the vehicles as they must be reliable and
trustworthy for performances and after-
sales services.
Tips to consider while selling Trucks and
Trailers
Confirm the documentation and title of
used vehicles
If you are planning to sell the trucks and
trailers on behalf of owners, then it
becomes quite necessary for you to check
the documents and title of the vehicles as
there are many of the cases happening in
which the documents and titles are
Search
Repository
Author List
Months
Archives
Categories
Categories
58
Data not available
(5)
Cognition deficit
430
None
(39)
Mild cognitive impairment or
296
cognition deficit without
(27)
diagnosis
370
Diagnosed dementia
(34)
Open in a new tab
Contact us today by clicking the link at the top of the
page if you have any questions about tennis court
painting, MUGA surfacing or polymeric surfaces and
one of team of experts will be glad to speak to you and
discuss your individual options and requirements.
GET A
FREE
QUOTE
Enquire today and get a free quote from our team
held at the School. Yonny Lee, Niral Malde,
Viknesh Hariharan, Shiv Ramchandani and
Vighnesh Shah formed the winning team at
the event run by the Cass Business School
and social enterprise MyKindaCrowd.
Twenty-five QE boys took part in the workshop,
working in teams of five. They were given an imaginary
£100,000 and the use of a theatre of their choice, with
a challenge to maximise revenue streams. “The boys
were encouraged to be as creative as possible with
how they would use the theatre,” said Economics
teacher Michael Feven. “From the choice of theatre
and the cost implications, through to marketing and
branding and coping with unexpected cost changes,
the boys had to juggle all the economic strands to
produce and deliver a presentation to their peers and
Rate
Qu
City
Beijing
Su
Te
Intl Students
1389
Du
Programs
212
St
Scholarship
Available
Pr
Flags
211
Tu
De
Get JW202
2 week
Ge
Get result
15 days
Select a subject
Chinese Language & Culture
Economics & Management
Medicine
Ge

=-=-=-=-=

## TASK TO CARRY OUT
Set down the whole of the data, exactly as it stands.

## ANSWER BOX
the vehicles as they must be reliable and
trustworthy for performances and after-
sales services.
Tips to consider while selling Trucks and
Trailers
Confirm the documentation and title of
used vehicles
If you are planning to sell the trucks and
trailers on behalf of owners, then it
becomes quite necessary for you to check
the documents and title of the vehicles as
there are many of the cases happening in
which the documents and titles are
Search
Repository
Author List
Months
Archives
Categories
Categories
58
Data not available
(5)
Cognition deficit
430
None
(39)
Mild cognitive impairment or
296
cognition deficit without
(27)
diagnosis
370
Diagnosed dementia
(34)
Open in a new tab
Contact us today by clicking the link at the top of the
page if you have any questions about tennis court
painting, MUGA surfacing or polymeric surfaces and
one of team of experts will be glad to speak to you and
discuss your individual options and requirements.
GET A
FREE
QUOTE
Enquire today and get a free quote from our team
held at the School. Yonny Lee, Niral Malde,
Viknesh Hariharan, Shiv Ramchandani and
Vighnesh Shah formed the winning team at
the event run by the Cass Business School
and social enterprise MyKindaCrowd.
Twenty-five QE boys took part in the workshop,
working in teams of five. They were given an imaginary
£100,000 and the use of a theatre of their choice, with
a challenge to maximise revenue streams. “The boys
were encouraged to be as creative as possible with
how they would use the theatre,” said Economics
teacher Michael Feven. “From the choice of theatre
and the cost implications, through to marketing and
branding and coping with unexpected cost changes,
the boys had to juggle all the economic strands to
produce and deliver a presentation to their peers and
Rate
Qu
City
Beijing
Su
Te
Intl Students
1389
Du
Programs
212
St
Scholarship
Available
Pr
Flags
211
Tu
De
Get JW202
2 week
Ge
Get result
15 days
Select a subject
Chinese Language & Culture
Economics & Management
Medicine
Ge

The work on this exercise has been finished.